Task statement → State how many lines of the entries hold the string "Empfehlungs", and output nothing but that count.

Exercise data →
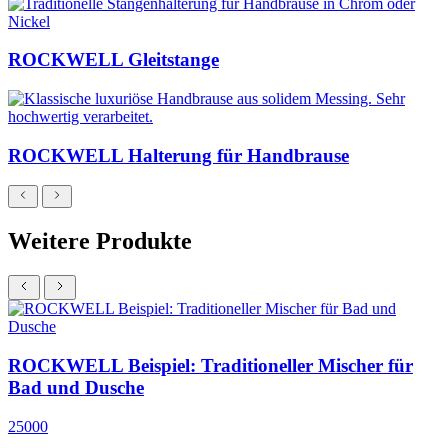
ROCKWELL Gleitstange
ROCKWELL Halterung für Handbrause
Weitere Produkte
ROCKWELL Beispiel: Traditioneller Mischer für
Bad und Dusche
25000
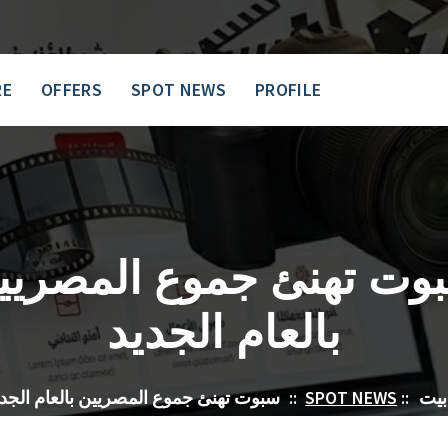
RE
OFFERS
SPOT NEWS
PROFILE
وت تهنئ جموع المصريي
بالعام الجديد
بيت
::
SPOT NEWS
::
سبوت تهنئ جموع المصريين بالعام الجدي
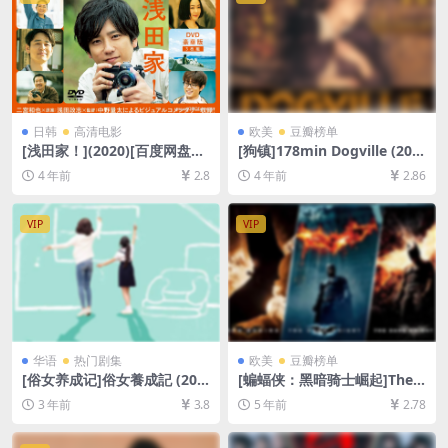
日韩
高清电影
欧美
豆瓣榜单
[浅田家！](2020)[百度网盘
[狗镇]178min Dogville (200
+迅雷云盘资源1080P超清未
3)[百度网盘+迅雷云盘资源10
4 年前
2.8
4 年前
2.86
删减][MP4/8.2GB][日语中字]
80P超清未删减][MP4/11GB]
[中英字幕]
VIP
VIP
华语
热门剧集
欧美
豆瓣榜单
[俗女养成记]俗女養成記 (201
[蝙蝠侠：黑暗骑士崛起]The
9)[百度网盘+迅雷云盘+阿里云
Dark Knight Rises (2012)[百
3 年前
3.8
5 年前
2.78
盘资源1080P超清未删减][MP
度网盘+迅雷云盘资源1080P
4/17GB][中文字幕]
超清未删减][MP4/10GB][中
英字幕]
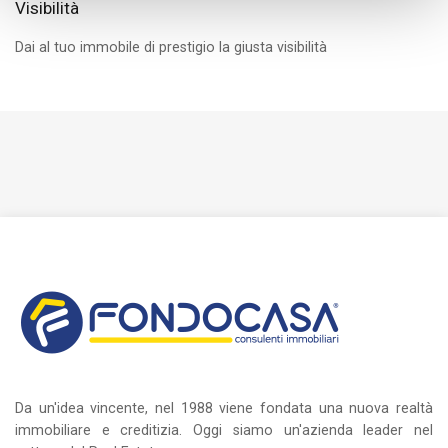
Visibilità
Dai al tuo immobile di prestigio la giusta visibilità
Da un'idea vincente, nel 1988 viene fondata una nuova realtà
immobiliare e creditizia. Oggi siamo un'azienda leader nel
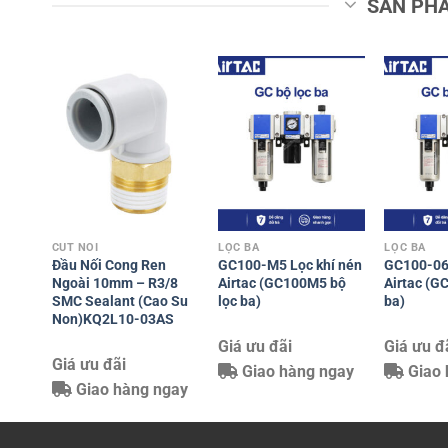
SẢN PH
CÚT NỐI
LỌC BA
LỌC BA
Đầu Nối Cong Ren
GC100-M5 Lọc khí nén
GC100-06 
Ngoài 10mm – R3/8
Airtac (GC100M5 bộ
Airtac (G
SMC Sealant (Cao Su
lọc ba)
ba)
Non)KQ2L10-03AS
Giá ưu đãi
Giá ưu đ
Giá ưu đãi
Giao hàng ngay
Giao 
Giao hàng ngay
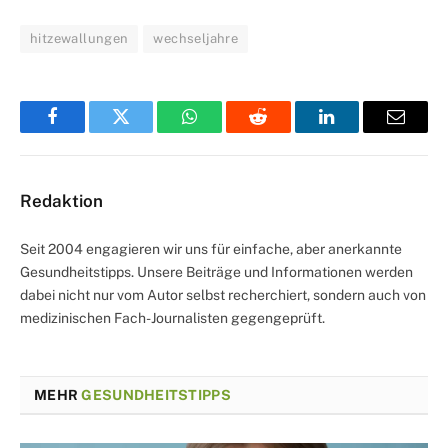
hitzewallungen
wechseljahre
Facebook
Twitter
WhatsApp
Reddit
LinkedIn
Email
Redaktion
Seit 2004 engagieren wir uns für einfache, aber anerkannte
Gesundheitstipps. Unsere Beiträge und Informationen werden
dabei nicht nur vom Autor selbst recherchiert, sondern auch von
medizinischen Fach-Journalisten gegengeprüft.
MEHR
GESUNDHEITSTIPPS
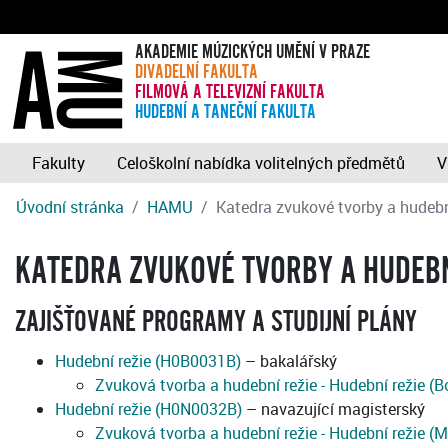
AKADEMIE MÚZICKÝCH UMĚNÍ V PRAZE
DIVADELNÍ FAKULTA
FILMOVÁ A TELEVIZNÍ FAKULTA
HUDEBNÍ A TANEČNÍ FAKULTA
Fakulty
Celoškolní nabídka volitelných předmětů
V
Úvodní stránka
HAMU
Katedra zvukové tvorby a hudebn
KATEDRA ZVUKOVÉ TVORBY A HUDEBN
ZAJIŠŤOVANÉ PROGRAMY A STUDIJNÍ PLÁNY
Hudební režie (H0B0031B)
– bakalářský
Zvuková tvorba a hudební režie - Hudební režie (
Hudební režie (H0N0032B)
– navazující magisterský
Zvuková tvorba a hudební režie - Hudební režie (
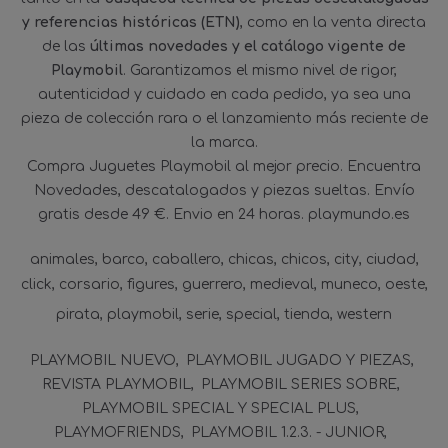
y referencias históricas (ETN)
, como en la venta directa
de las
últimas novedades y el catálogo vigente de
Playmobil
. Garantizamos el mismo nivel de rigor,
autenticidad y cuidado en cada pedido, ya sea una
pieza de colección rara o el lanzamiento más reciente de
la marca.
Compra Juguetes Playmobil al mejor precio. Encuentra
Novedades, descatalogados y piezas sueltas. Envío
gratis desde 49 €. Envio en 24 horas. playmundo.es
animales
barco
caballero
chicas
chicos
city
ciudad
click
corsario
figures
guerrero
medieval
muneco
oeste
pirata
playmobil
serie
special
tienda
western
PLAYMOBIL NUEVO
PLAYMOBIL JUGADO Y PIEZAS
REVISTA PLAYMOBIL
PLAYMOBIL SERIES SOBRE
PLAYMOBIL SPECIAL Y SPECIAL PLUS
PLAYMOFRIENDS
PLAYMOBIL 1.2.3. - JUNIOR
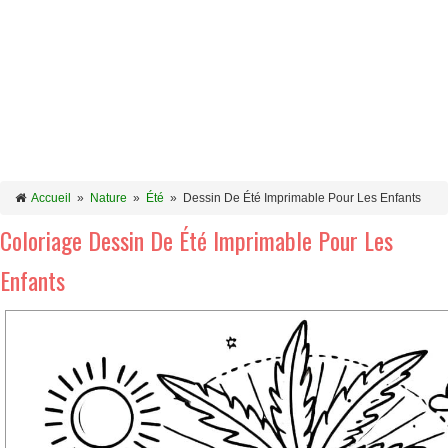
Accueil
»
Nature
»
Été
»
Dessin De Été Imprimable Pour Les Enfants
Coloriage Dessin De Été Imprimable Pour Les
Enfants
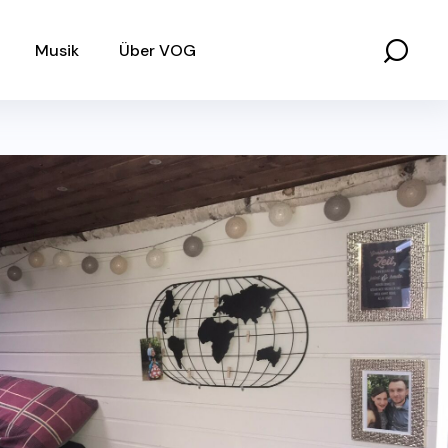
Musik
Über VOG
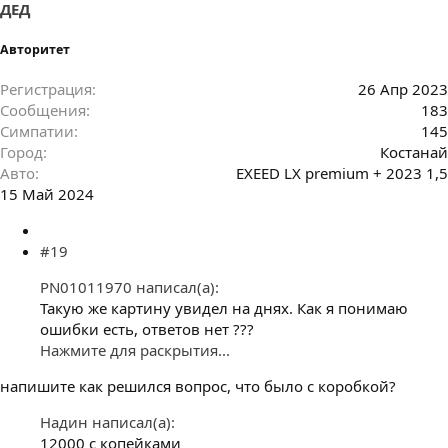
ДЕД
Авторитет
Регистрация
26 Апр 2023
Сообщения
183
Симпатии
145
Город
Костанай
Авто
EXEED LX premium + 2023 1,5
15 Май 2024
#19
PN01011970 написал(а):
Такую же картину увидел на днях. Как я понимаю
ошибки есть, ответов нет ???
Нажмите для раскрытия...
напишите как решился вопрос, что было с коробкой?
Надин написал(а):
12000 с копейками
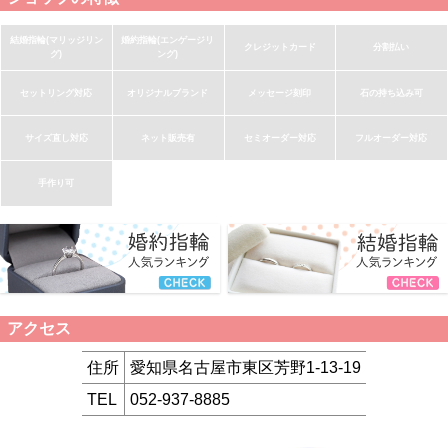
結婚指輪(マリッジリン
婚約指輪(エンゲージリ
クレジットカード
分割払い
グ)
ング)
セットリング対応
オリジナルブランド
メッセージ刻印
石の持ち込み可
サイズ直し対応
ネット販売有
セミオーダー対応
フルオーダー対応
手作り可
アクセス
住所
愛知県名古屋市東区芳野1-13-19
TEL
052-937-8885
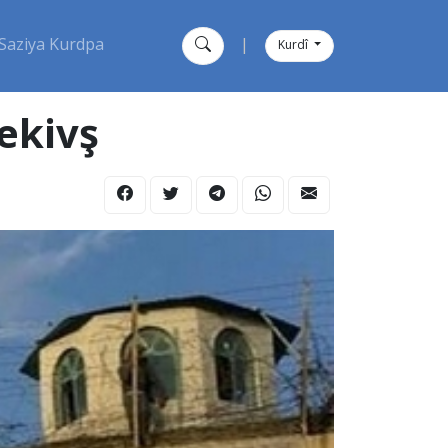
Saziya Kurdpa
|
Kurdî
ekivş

==

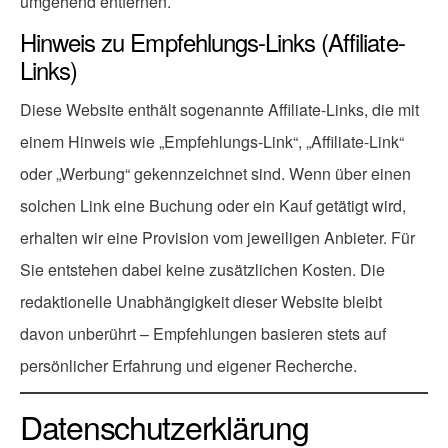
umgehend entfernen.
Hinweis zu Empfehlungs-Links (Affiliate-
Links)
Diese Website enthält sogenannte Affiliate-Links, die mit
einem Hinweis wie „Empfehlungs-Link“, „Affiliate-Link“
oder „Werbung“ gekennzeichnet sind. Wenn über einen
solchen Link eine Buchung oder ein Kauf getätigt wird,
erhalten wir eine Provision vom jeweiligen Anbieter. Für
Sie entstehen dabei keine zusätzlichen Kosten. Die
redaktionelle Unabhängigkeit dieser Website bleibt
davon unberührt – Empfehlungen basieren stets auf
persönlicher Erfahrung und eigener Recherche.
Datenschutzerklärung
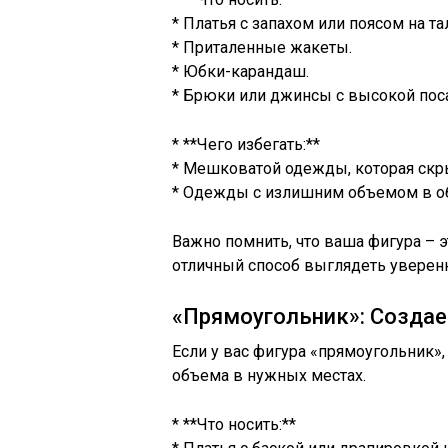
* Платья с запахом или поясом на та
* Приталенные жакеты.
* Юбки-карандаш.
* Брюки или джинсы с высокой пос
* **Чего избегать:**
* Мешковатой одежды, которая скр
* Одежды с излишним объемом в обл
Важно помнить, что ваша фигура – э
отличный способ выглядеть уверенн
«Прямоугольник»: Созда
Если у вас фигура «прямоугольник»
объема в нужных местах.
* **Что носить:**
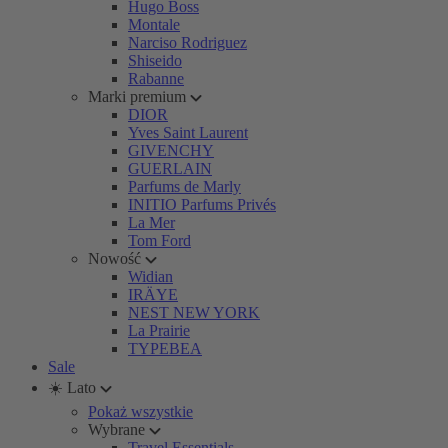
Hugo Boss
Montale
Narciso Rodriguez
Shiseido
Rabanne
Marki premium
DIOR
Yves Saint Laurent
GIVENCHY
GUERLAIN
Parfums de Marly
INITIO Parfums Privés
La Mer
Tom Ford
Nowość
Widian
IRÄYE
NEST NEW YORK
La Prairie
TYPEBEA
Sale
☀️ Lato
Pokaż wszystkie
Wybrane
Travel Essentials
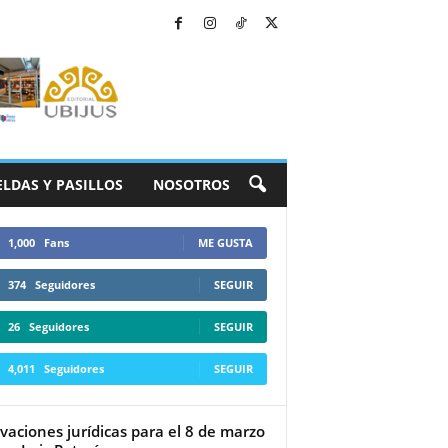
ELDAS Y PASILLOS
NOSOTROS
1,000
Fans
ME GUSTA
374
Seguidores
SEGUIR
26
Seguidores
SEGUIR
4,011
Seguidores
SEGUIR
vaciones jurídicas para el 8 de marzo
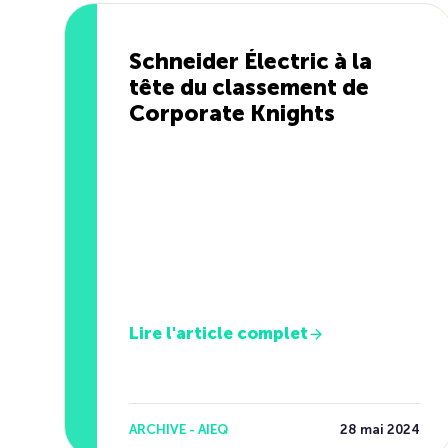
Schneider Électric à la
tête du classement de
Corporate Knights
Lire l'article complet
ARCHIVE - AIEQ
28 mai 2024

Solution for this task → 2